* **Aim of the exercise**
Give again, word for word, every line below from the one that has "Segment every instance" through the one that has "Outline whatever counts", both included, and no others.

Provided data: Begin

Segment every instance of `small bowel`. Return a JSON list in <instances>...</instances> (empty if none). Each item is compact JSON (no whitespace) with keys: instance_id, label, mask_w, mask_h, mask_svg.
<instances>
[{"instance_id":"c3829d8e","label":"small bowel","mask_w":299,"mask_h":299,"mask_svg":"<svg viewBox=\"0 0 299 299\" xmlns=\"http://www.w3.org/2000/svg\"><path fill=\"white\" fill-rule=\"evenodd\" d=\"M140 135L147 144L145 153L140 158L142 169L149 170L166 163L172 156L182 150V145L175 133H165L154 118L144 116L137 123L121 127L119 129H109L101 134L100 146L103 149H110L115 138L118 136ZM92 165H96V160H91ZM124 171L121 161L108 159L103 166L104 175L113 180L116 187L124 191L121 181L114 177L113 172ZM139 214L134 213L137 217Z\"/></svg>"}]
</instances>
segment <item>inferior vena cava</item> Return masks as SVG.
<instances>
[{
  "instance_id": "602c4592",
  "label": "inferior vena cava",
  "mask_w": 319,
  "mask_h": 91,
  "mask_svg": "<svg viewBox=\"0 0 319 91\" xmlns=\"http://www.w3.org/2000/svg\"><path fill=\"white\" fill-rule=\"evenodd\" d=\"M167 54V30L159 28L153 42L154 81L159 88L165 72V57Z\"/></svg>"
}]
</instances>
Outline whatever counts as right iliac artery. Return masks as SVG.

Provided data: End
Provided data: Begin

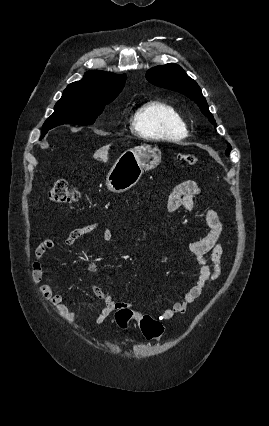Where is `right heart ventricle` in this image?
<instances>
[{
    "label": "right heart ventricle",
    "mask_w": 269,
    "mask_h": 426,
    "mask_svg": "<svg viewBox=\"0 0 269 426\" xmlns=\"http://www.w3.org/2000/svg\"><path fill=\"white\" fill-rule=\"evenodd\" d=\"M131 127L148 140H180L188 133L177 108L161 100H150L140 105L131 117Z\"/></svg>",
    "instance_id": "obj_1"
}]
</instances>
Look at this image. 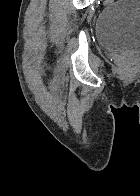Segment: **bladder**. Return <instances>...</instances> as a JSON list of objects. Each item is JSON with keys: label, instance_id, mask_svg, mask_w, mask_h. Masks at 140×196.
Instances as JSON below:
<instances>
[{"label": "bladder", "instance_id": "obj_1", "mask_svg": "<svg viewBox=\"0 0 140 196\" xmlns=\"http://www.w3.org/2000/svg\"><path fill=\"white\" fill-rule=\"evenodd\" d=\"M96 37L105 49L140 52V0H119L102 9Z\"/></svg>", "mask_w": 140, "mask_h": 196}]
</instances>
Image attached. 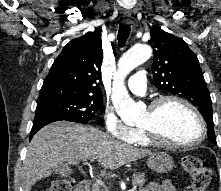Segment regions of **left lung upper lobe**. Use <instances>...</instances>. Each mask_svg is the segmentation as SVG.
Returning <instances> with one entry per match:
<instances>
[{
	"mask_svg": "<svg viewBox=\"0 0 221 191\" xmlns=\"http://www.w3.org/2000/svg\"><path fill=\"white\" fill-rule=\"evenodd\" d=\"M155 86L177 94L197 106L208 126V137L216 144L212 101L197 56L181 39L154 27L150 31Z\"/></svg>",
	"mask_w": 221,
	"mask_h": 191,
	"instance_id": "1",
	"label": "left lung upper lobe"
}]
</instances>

Provided data: End
Provided data: Begin

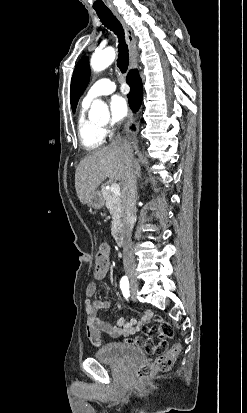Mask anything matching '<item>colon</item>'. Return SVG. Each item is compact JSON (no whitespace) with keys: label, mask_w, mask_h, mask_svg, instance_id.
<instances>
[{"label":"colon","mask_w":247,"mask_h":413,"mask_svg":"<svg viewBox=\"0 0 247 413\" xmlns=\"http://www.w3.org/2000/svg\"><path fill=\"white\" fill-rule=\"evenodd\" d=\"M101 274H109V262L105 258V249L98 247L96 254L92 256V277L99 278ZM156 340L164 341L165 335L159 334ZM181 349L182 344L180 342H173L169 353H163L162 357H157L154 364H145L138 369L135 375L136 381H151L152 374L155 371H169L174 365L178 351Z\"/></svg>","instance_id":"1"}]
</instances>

Provided data: End

* **Solved exercise**
Segment every instance of `small bowel`. Return a JSON list in <instances>...</instances> (empty if none). Each item is compact JSON (no whitespace) with keys: instance_id, label, mask_w, mask_h, mask_svg.
<instances>
[{"instance_id":"c3829d8e","label":"small bowel","mask_w":299,"mask_h":299,"mask_svg":"<svg viewBox=\"0 0 299 299\" xmlns=\"http://www.w3.org/2000/svg\"><path fill=\"white\" fill-rule=\"evenodd\" d=\"M140 135L147 144L145 153L140 158L142 169L149 170L166 163L172 156L182 150V145L175 133H165L154 118L144 116L137 123L121 127L119 129H109L101 134L100 146L103 149H110L115 138L118 136ZM92 165H96V160H91ZM124 171L121 161L108 159L103 166L104 175L113 180L116 187L124 191L121 181L114 177L113 172ZM139 214L134 213L137 217Z\"/></svg>"}]
</instances>
segment <item>inferior vena cava</item> Return masks as SVG.
<instances>
[{
  "instance_id": "602c4592",
  "label": "inferior vena cava",
  "mask_w": 319,
  "mask_h": 91,
  "mask_svg": "<svg viewBox=\"0 0 319 91\" xmlns=\"http://www.w3.org/2000/svg\"><path fill=\"white\" fill-rule=\"evenodd\" d=\"M167 54V30L159 28L153 42L154 81L159 88L165 72V57Z\"/></svg>"
}]
</instances>
Outline whatever counts as right iliac artery. Return masks as SVG.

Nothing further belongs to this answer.